Red Bull wollte damals auch im Musikbereich etwas bewegen, und das langfristig. Sie wollten etwas erschaffen, was auch in einigen Jahren noch einen Wert hat – wussten aber nicht genau, was. Deswegen kamen sie zu uns. Im Sportbereich hatte Red Bull schon ein festes Standbein und konnte vielen Kulturen bei deren Wachstum helfen. Wir haben uns dann alle um einen Tisch versammelt und überlegt, was für so eine Akademie essenziell ist, damit sie einen Mehrwert bieten kann.

Nach zwei Jahren seid ihr international geworden, habt Berlin den Rücken gekehrt. War das absehbar oder auch geplant?

Im ersten Jahr hatten wir Deutsche, Österreicher und Schweizer zu Gast. Im zweiten Jahr haben wir dann gesagt, dass wir uns internationaler aufstellen wollen. Daraufhin kamen Menschen aus acht oder neun verschiedenen Ländern, in denen Red Bull auch verkauft wurde. Wir sind dann in weitere Länder gefahren und haben in irgendwelchen Plattenläden unser Konzept vorgestellt. Plötzlich kamen dann Teilnehmer aus Irland, Polen, der Tschechischen Republik, England usw. Es war dann sehr schnell erkennbar, dass sich Menschen durch das kulturelle Aufeinandertreffen und durch die Umstände, in denen Menschen Musik machen, auf einer ganz anderen Ebene austauschen können. Nach zwei Jahren haben wir dann gesagt, dass es vielleicht besser wäre, wenn wir uns nicht nur auf den Standort Berlin beschränken würden. Daraufhin stellte sich die Frage, wohin wir gehen sollten. Wir hatten damals sehr nette Teilnehmer aus Irland und haben uns dann kurzerhand dazu entschlossen, uns doch von ihnen bei der Organisation helfen zu lassen. Mit der Zeit entwickelte es sich so, dass wir in verschiedenen Ländern genügend Teilnehmer zusammen hatten, um auch lokal Netzwerke aufbauen zu können. Auch Red Bull ist mit der Zeit immer internationaler geworden und so gab es dann auch vor Ort Menschen, die verstanden haben, was wir machen wollen, und die uns unterstützten. So wurde die Academy immer internationaler. Dieses Jahr hatten wir Bewerber aus 109 Ländern.

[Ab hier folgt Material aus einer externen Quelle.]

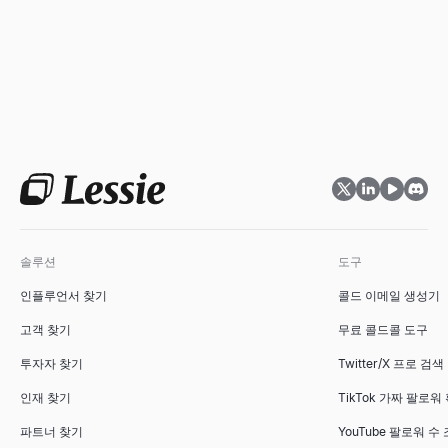
솔루션
도구
인플루언서 찾기
콜드 이메일 생성기
고객 찾기
무료 콜드콜 도구
투자자 찾기
Twitter/X 프로 검색
인재 찾기
TikTok 가짜 팔로워
파트너 찾기
YouTube 팔로워 수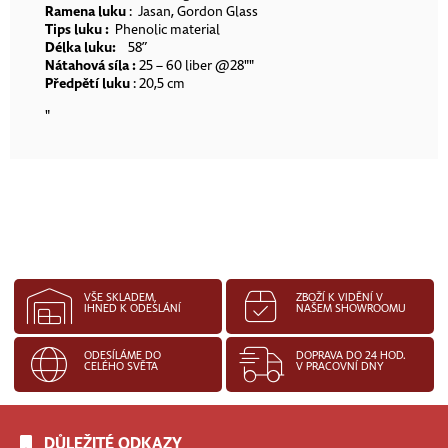
Ramena luku
: Jasan, Gordon Glass
Tips luku :
Phenolic material
Délka luku:
58”
Nátahová síla :
25 – 60 liber @28""
Předpětí luku
: 20,5 cm
"
VŠE SKLADEM,
ZBOŽÍ K VIDĚNÍ V
IHNED K ODESLÁNÍ
NAŠEM SHOWROOMU
ODESÍLÁME DO
DOPRAVA DO 24 HOD.
CELÉHO SVĚTA
V PRACOVNÍ DNY
DŮLEŽITÉ ODKAZY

Wie viele Bewerber hattet ihr damals und wie viele sind es heute?

In den ersten Jahren waren es ungefähr 200 bis 400 Bewerber. 1998 wollten die meisten Menschen DJs werden, neben Model und Schauspieler. Das Bewerbungsverfahren war von Anfang an relativ umständlich, weil wir von vornherein Menschen haben wollten, denen wir einen Mehrwert bieten können, wenn wir sie ausbilden. Die Bewerbungsunterlagen sind sehr aufwendig gestrickt – sie umfassen mehr als 20 Seiten und über 50 Fragen, die man auch heute noch per Hand ausfüllen und nach Köln schicken muss, egal, woher der jeweilige Bewerber kommt. Hinzu kommt noch die Musik, die bei der Bewerbung ebenfalls eingereicht werden muss. Noch wichtiger sind neben den Leuten, die hier auf der Couch sitzen und etwas erzählen, die Leute, die hier miteinander Musik machen. Demnach ist die Auswahl der Teilnehmer sehr wichtig und essenziell für uns.

Es bewerben sich mittlerweile über 5000 Leute im Jahr, von denen dann genau diese zwei Gruppen mit jeweils 30 Teilnehmern ausgesucht werden. Jede Bewerbung wird von zwei verschiedenen Personen durchgeschaut und nach zwei Kriterien bewertet. Zum einen nach dem musikalischen Talent – wobei für uns die Idee dahinter am wichtigsten ist. Das zweite Kriterium ist, ob die jeweilige Person auch in die Gruppe hineinpasst und ob diese Person einen Vorteil aus dem ziehen kann, was wir hier bieten. Es geht nicht darum, den besten Musiker zu finden, sondern es soll vielmehr durch den Austausch mit anderen das eigene musikalische Vokabular erweitert werden – auch wenn man schon eine musikalische Identität gefunden hat. Wir haben natürlich viele Musikproduzenten, aber auch Multiinstrumentalisten, Sänger oder auch Menschen, die Texte schreiben.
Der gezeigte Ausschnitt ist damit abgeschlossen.